Legislative Assembly for the ACT: 2016 Week 2 Hansard (17 February) . .
I sent my constituent a copy of the minister's response. To say he was unhappy is an understatement, and I cannot necessarily repeat all of the things that he said. But he did go on to say that it was a load of waffle, that there are B-doubles on the road, that this was a quiet residential area and that there are no barriers or trees planted in any way to attempt to reduce the noise or to beautify this area.
Kingsford Smith is used heavily by commuters going from Gungahlin to Belconnen and the city, and the use will only increase as Gungahlin expands. An attitude of prevention rather than cure should be applied to this situation, and it should be applied now. A drive along Kingsford Smith shows only one sign asking drivers to reduce noise and to "please limit compression braking". That is one sign for the whole 4.2 kilometre stretch of downhill road between Kuringa Drive and Ginninderra Drive.
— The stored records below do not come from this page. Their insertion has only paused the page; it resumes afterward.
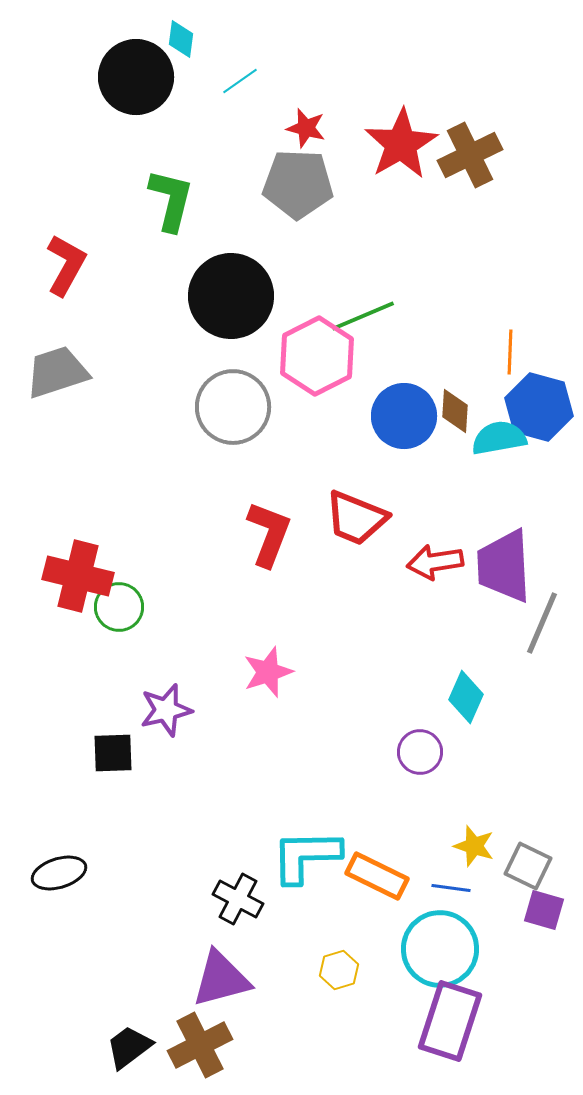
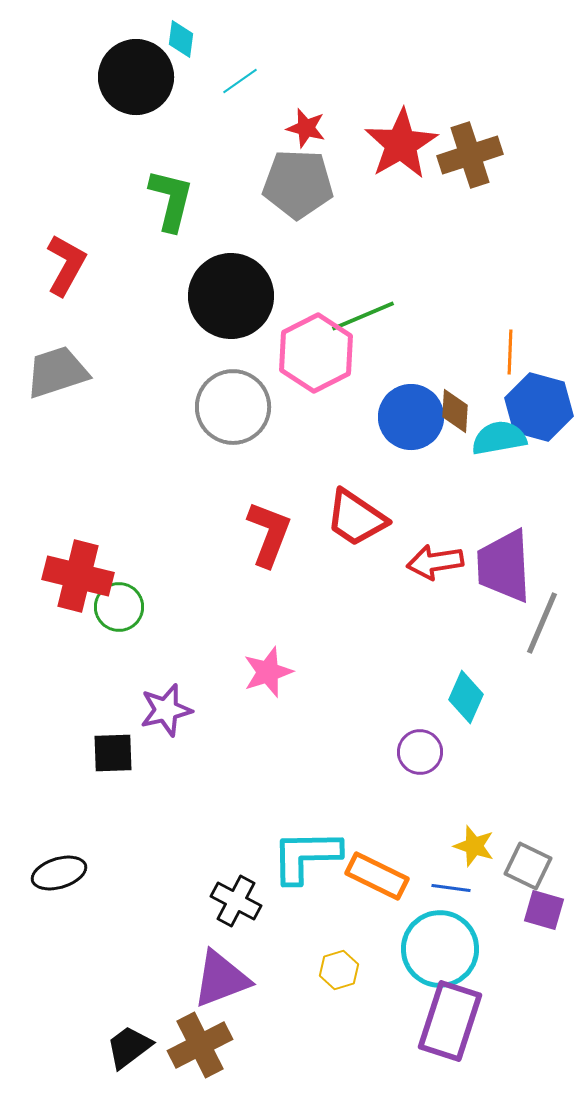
brown cross at (470, 155): rotated 8 degrees clockwise
pink hexagon at (317, 356): moved 1 px left, 3 px up
blue circle at (404, 416): moved 7 px right, 1 px down
red trapezoid at (356, 518): rotated 12 degrees clockwise
black cross at (238, 899): moved 2 px left, 2 px down
purple triangle at (221, 979): rotated 6 degrees counterclockwise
I call on the minister to investigate the traffic using Kingsford Smith Drive. Further I call upon him to review the traffic policy for Kingsford Smith Drive now and identify a strategy to reduce noise both now and into the future.
Sri Lankan food fairs
MR COE (Ginninderra) (6.34): I rise this evening to talk about the ongoing food fairs organised by Canberra's Sri Lankan community. On the third Saturday of each month the Sri Lankan Buddhist community in Canberra organise two food fairs around Canberra. The fairs are held in the north of Canberra, usually at the Gungahlin community centre, as well as at the Sri Lankan Buddhist temple in Kambah.
All foods sold at these fairs are Sri Lankan delicacies, and cooked and provided by members of the Sri Lankan community. The food fairs are very popular. Indeed some foods are so popular that they are available in take-home packs to store and eat during the week. They are very popular. Revenue collected from these fairs is currently being directed towards the upkeep of the temple in Kambah, as well as fundraising for the construction of a new temple in Canberra's north.
A few weeks ago I had the pleasure of attending the Sri Lankan food fair at the Gungahlin community centre. There was a variety of Sri Lankan foods on offer. I was introduced to hoppers, a type of crepe with a crusty edge and a soft centre. Hoppers are usually made from fermented rice flower and coconut milk, and come in a number of variants, including plain hoppers, egg hoppers, and string hoppers.
Other foods on offer included thosai, which is a form of fermented crepe, and Sri Lankan fish cutlets, which is a type of fish ball which goes well as a side dish to most rice and curry dishes. A variety of different hot and spicy curries were available, all cooked by volunteers.
As well as hosting food fairs once a month, the Sri Lankan community had a couple of stalls at last weekend's National Multicultural Festival. Unsurprisingly, the food was a big hit.